→ **What you are asked to do**
Establish how many lines in the records below include the word "Flyers"; respond with that number only.

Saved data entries
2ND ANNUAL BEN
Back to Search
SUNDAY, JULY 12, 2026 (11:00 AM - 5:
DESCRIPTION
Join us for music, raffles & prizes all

...

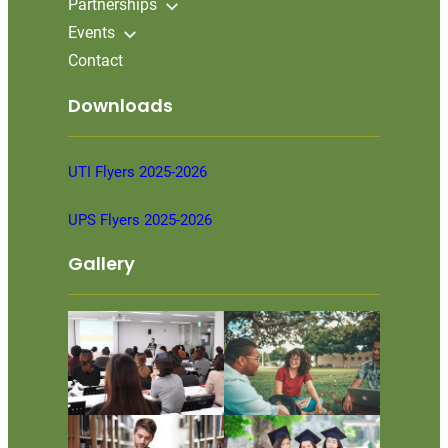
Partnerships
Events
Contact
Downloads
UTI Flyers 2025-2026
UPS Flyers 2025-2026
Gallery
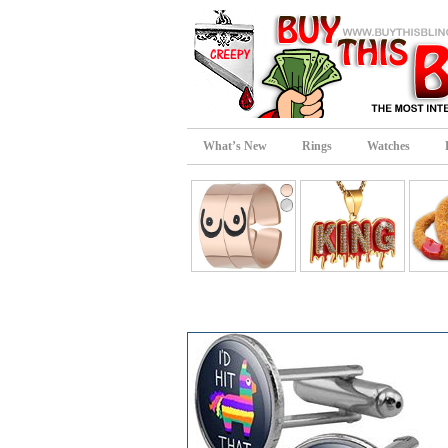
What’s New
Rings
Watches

→ **Task answer**
2